Dal sogno della Città Levante alla febbre del sabato sera, in questa parabola fra il 1960 e il 1980 tutta la storia, le ambizioni, le conquiste e i fallimenti delle politiche culturali legate alle arti visive nel capoluogo pugliese. Il percorso è tracciato dal libro “Diari dell’Arte Levante”, scritto per Gangemi da Pietro Marino in occasione del cinquantenario della fondazione dell’Accademia di Belle Arti barese.

Per celebrare questa ricorrenza importante il direttore Giancarlo Chielli ha voluto attivare un progetto di ricostruzione del rapporto fra Accademia e contesto, con uno sguardo sulle “dinamiche sociali e culturali della città metropolitana e in particolare del sistema dell’arte contemporanea nelle sue varie sfaccettature”, come spiega nella prefazione al testo. Questa prima tappa, affidata a Pietro Marino, giornalista, critico d’arte, docente, curatore, sicuramente lo sguardo più autorevole e acuto della nostra regione sull’arte visiva, ripercorre dunque il ventennio ’60 – ’80, andando a ritroso rispetto alla data di nascita dell’Accademia, per raccontare anche il terreno fertile su cui quella nascita pose le sue fondamenta.

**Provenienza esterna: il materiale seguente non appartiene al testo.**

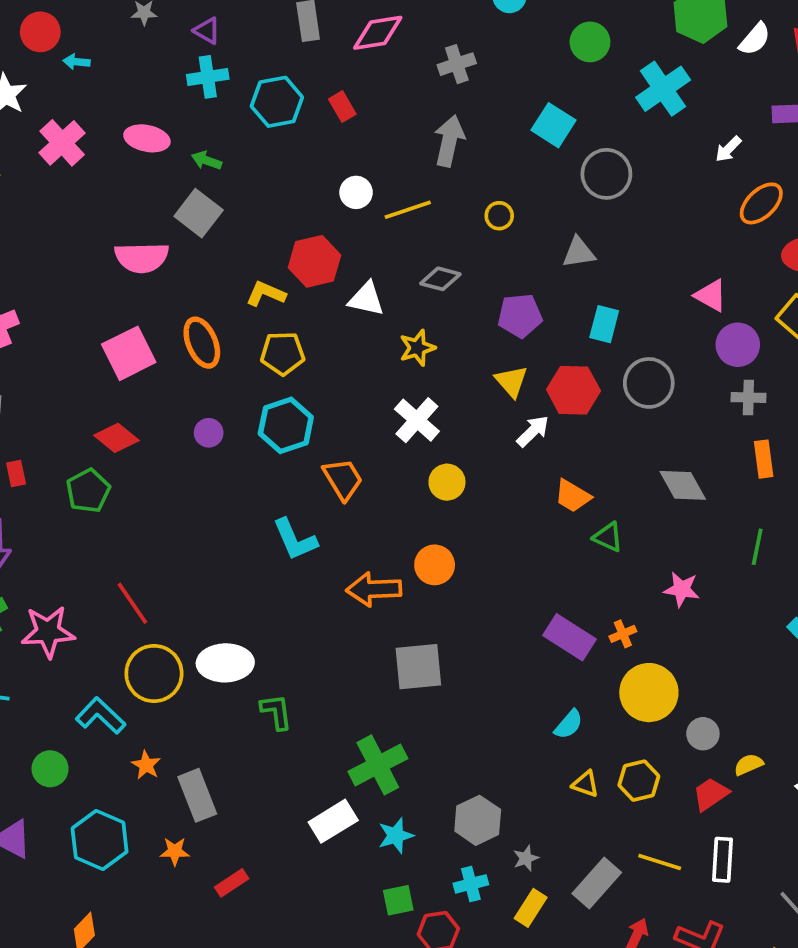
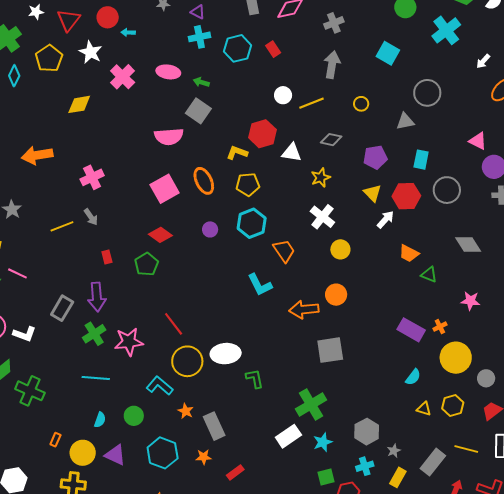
gray circle: (606, 174) -> (427, 93), moved

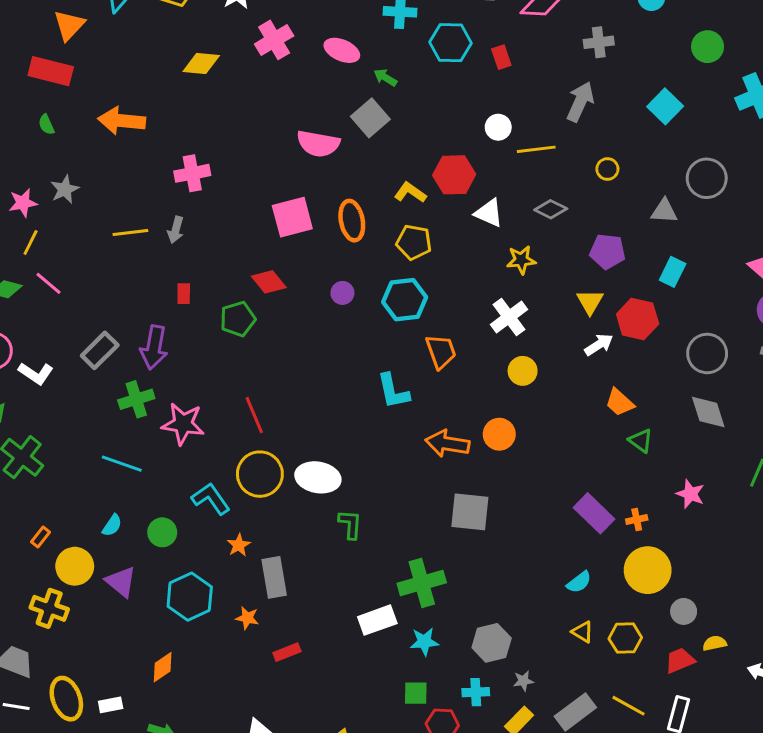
gray circle: (447, 190) -> (707, 353), moved
gray arrow: (91, 217) -> (176, 230), turned 36

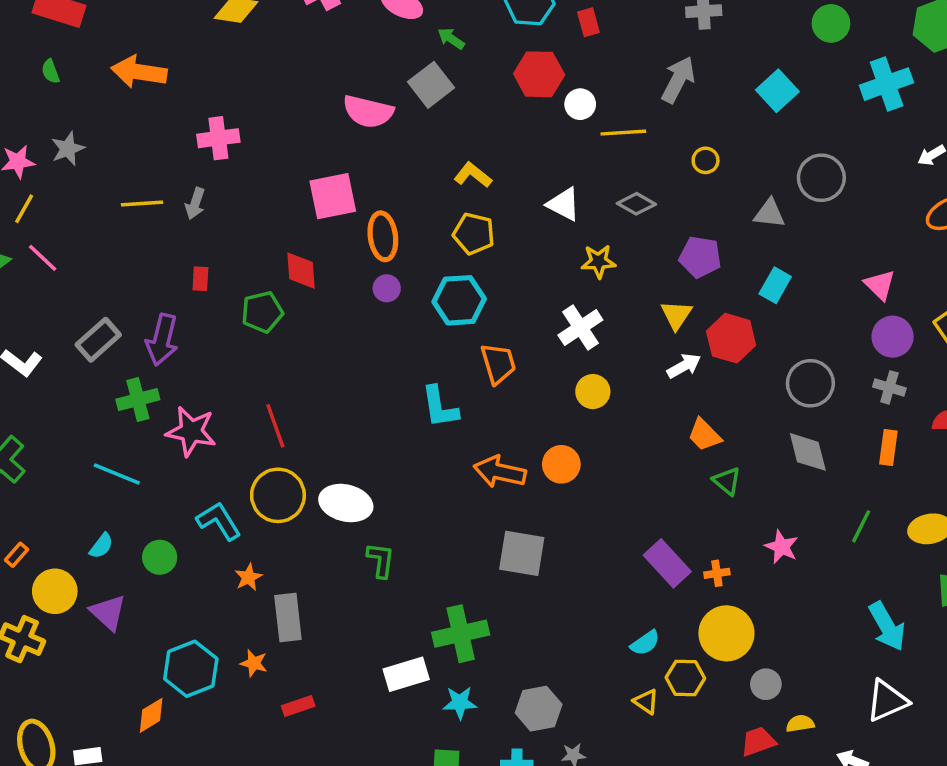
red hexagon: (454, 175) -> (539, 74), moved
orange ellipse: (352, 221) -> (383, 236), moved
red diamond: (269, 282) -> (301, 271), turned 32
cyan hexagon: (190, 597) -> (191, 669), moved
yellow hexagon: (625, 638) -> (685, 678), moved

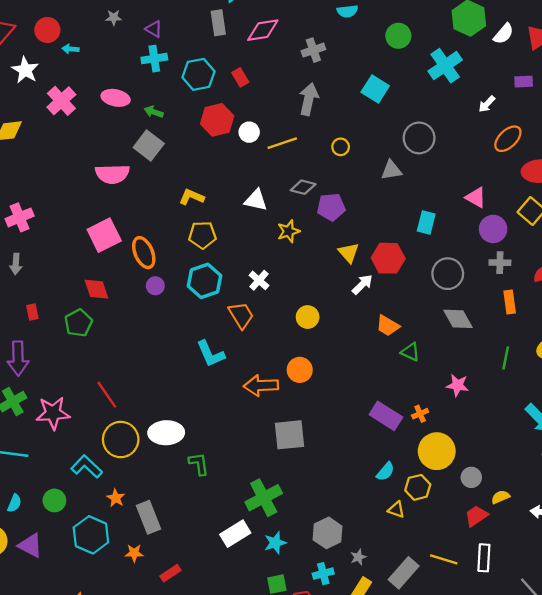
purple pentagon: (700, 257) -> (331, 207), moved
cyan rectangle: (775, 285) -> (426, 223), moved
white cross: (580, 327) -> (259, 280), moved, size x0.7
cyan hexagon: (191, 669) -> (91, 535), moved

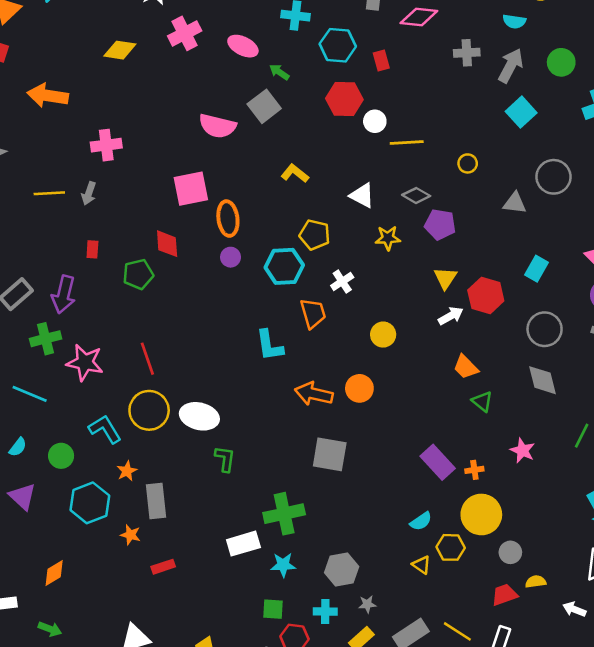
gray arrow: (309, 99) -> (511, 66), moved
yellow pentagon: (202, 235) -> (315, 235), moved

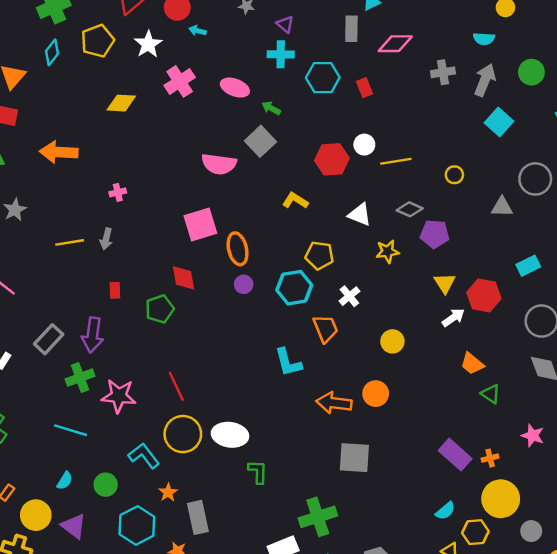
red hexagon: (344, 99) -> (332, 159), moved
pink cross: (106, 145) -> (118, 192), size x0.6
cyan rectangle: (536, 269) -> (528, 266), turned 40

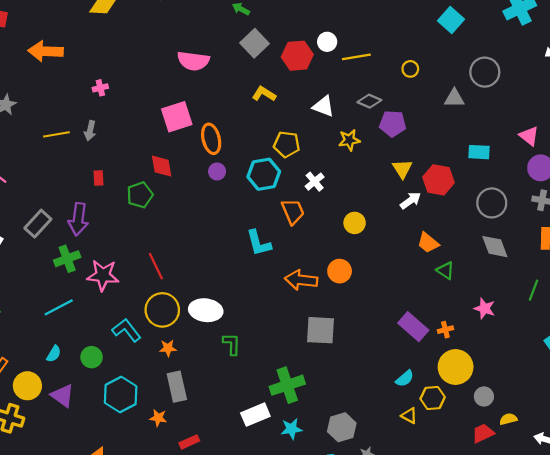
gray square: (260, 141) -> (255, 43), moved
cyan rectangle: (528, 266) -> (479, 152), turned 30
cyan line: (70, 430) -> (59, 307), turned -44
orange star: (168, 492) -> (168, 348), moved, turned 30

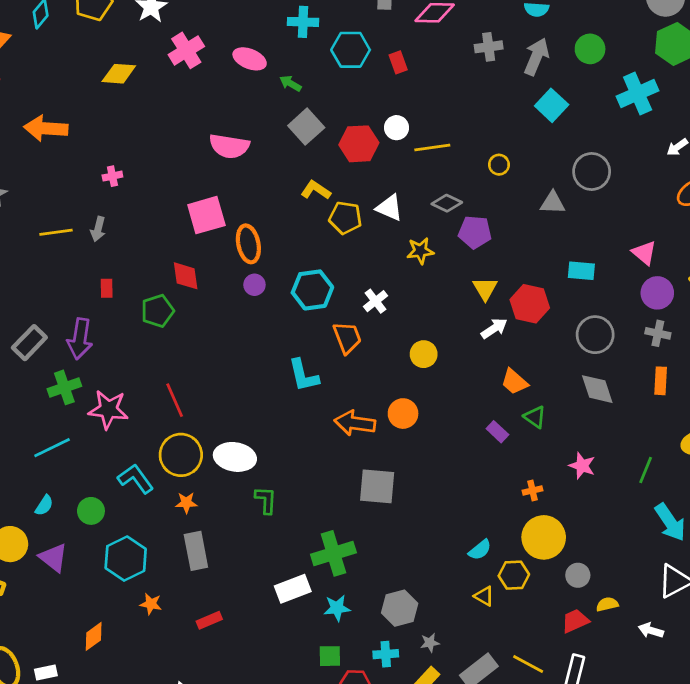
yellow pentagon: (287, 144) -> (345, 218), moved
green line: (534, 290) -> (646, 470), moved
purple rectangle: (413, 327) -> (497, 432), moved, size x0.6
orange star: (158, 418) -> (151, 604), moved

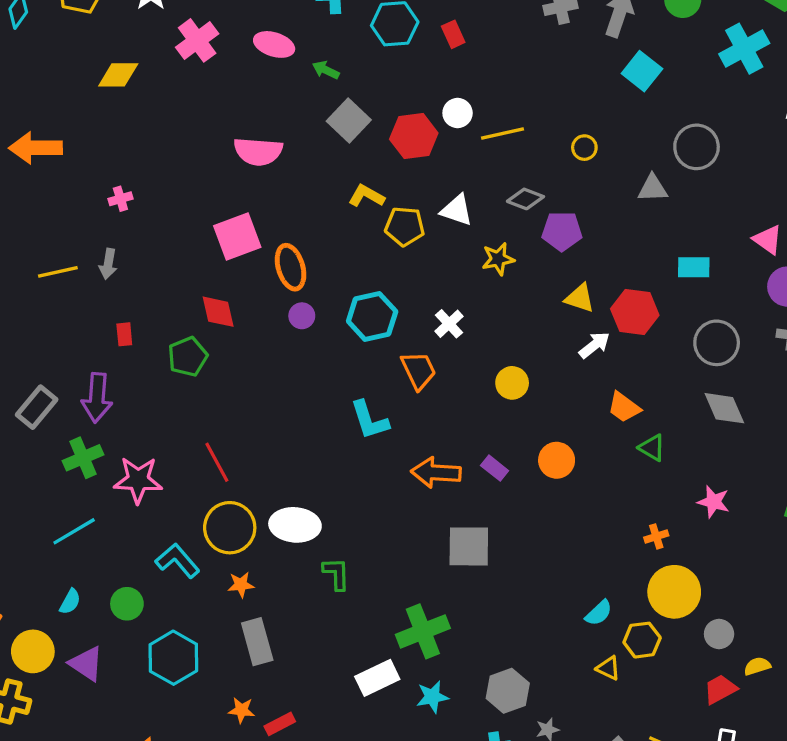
yellow triangle: (485, 289) -> (580, 298), turned -36
orange circle: (403, 414) -> (557, 460), moved
purple rectangle: (497, 432) -> (495, 468), moved
orange star: (151, 604) -> (241, 710), moved

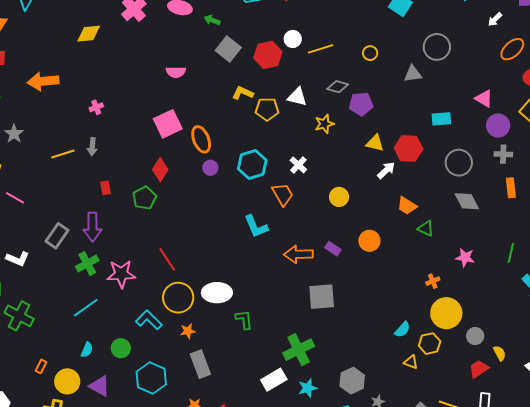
pink semicircle: (258, 151) -> (176, 72), size x0.7
red diamond: (218, 312) -> (160, 170), turned 50
yellow semicircle: (757, 666) -> (500, 353), turned 84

Il risultato è una narrazione che intreccia vissuto personale e vita pubblica, in una città fotografata in un momento di crescita infinita, in cui la spinta economica e industriale si legava alla grande vitalità culturale. L’operazione è tutt’altro che nostalgica, nelle pagine fitte di ricostruzioni, personaggi, ricordi, immagini, Pietro Marino disegna un’analisi in cui tante questioni rimangono ancora oggi aperte, tentativi riusciti e falle nel percorso, tutt’altro che risolto, di costruzione di un sistema di “servizio pubblico” per l’arte visiva nel capoluogo pugliese. Presentato alla città per la prima volta lo scorso ottobre, in un Teatro Kursaal gremitissimo, il libro sta continuando il suo tour di restituzioni pubbliche sempre molto sentire e partecipi. Noi di bonculture abbiamo intervistato Pietro Marino.

Questa storia parte dai primi anni ’60: perché ha deciso di far iniziare propria da questa data il percorso tracciato dal libro?

Il libro non è una mia iniziativa ma una committenza dell’Accademia di Belle Arti di Bari nell’ambito delle celebrazioni dei 50 anni dalla sua fondazione. L’idea del direttore Giancarlo Chielli era quella di ripercorrere questi anni di Accademia, immergendoli nella vita culturale e artistica della città metropolitana. Da qui è nato un progetto in più tappe. A me è stato richiesto di trattare la prima parte di questo precorso che avrebbe dovuto partire appunto dal 1970, anno di nascita dell’Accademia barese. Ho ritenuto che questo racconto non potesse prescindere da quanto avvenuto negli anni precedenti, dalle situazioni che hanno anticipato e accompagnato quella nascita. Questo libro è una ricostruzione della vita culturale di Bari che attraversa vent’anni, dai primi anni ‘60 fino alla soglia degli anni ’80, con l’intenzione precisa di mettere a fuoco la storia del sistema dell’arte in quel periodo, raccontando quanto avvenuto nell’ambito di strutture pubbliche, gallerie private, eventi, movimenti artistici succedutisi nel territorio. Ho raccontato tutto questo avendo sempre come back ground la situazione generale della città Bari, una città in quel periodo con grande voglia di ascesa, in un momento di modernizzazione quasi sfrenata, da una parte in linea con la storia generale del paese, dall’altra con caratteristiche proprie. Bari in quel periodo si afferma come città di affari che scopre la modernità e la sposa in modi inconsueti, con l’ambizione di essere protagonista della vita del Mezzogiorno.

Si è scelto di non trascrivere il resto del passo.